The resulting model detected the onset of significant cracking with an accuracy comparable to acoustic emissions sensors. Varying the processing parameters yielded models that could detect evidence of cracking earlier, at the cost of potentially higher false positive rates. The model also performed well on structures imaged in similar testing setups that were not included in the training dataset.

Conclusion

This data processing technique enables crack detection in scenarios where acoustic emissions and other sensors cannot be used. It additionally allows processes already utilizing 3D-DIC to obtain additional information about material performance during testing or operation.

Introduction

Quality assurance and structure health monitoring are essential in high-performance aerospace, healthcare, and energy generation applications. Uncertainty is introduced at various times, from a structure’s start of life during manufacturing through its use in potentially harsh environments. Digital image correlation (DIC) is a non-contact optical technique that can help reduce or eliminate this uncertainty. In three-dimensional DIC [1], two cameras are placed in a stereo vision setup, focused on the same object, and a calibration is performed to determine their relative position. These cameras capture a set of images at a given interval. A full-field profile of the structure is created using the stereo set of images and the calibration. Then, this 3D topological measurement can be compared across the time dimension to measure displacement [2] and strain. Importantly, this method can measure out-of-plane displacement [1] and can achieve micron-level accuracy [1, 3, 4] in well-calibrated cases.

Comprehensive studies such as Roux et al. [5] have shown that 3D-DIC can accurately detect cracks on the micron scale in various materials. Unfortunately, the viability of 3D-DIC can be limited by several factors commonly found in manufacturing, energy-intensive applications, and other applications that could greatly benefit from this crack detection. Visual noise and optical distortions can be introduced to the raw images by flashing lights [6] (such as sparks) and moving gases (such as hot air). 3D-DIC resolution can further be impacted by poor camera mounting or large structure deformations relative to the crack size.

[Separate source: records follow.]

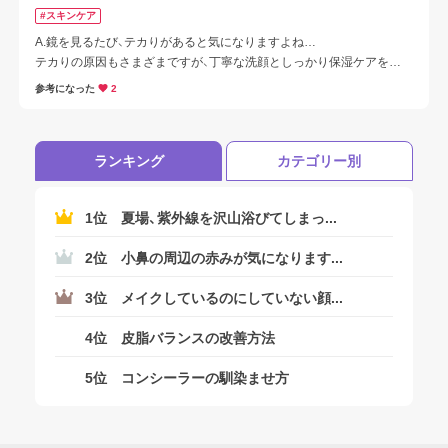
とが大切です！！

#スキンケア
A.鏡を見るたび、テカりがあると気になりますよね…

塗り直しはおよそ2～3時間ごとに、こまめに行いましょう！！
テカりの原因もさまざまですが、丁寧な洗顔としっかり保湿ケアを行
うことが大切です！

参考になった
2
使用量をしっかり守ってお手入れをを行ってくださいね
ランキング
カテゴリー別
1位
夏場、紫外線を沢山浴びてしまっ...
ログアウトしますか？
2位
小鼻の周辺の赤みが気になります...
3位
メイクしているのにしていない顔...
4位
皮脂バランスの改善方法
はい
5位
コンシーラーの馴染ませ方
いいえ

This study aims to further enable this method by utilizing machine learning to facilitate the detection of cracks present in the 3D-DIC data, allowing for the detection of cracks not able to be seen via traditional digital image processing techniques or even by the human eye. This study developed a method utilizing data gathered during an expanding plug test [7]. Previously, structure failure and cracking during an expanding plug test have been detected via 3D-DIC by computing the hoop strain and detecting when the strain exceeds a threshold value [8,9,10]. This study goes a step further and identifies localized cracking throughout the test, allowing for a more precise indication at the exact moment a structure begins to fail and where in the structure this failure originates from.

Materials and Methods

Digital Image Correlation and Expanding Plug Test Setup

Two Grasshopper3 digital cameras (FLIR) were set up in a stereoscopic array approximately 200 mm from the target structure. The structure requires a high-contrast surface optical texture [11] to allow the DIC system to achieve a good correlation. Thus, the face of the structure facing the camera array was spray painted with black and white matte finish spray paint (Rust-Oleum) to achieve a non-uniform speckle pattern. Testing setup specifics can be seen below in Table 1.

Table 1 DIC test setup properties

The expanding plug test was performed using an Admet universal testing machine with a 10kN load cell. It mirrored the expanding plug test found in Roache et al. [9], except a displacement-regulated loading rate of 0.5 mm/min was used. An acoustic emissions (AE) sensor (Mistras 1283 AE Node) was clamped onto the upper arm of the testing machine to provide a secondary validation of crack formation times, as demonstrated in [9]. An illustration of the test setup can be seen in Fig. 1.

Fig. 1

Expanding plug test and instrumentation setup

Calibration targets, along with the software package Vic3D-8 (Correlated Solutions), were used to determine the exact position of the cameras relative to each other and the structure. Each pair of stereoscopic images were divided into many overlapping regions. Due to the non-uniform speckle pattern, each region is distinct, and thus regions can be matched between the image pair even in the presence of structure deformation. By matching up these regions, a transform is computed between the two cameras, which, combined with the calibration information, can determine the exact X, Y, and Z coordinate positions of each of the regions, resulting in a 3D point cloud topography of the structure. By selecting the same regions at each time step, this topography can be compared across time to determine strain and velocity at each point.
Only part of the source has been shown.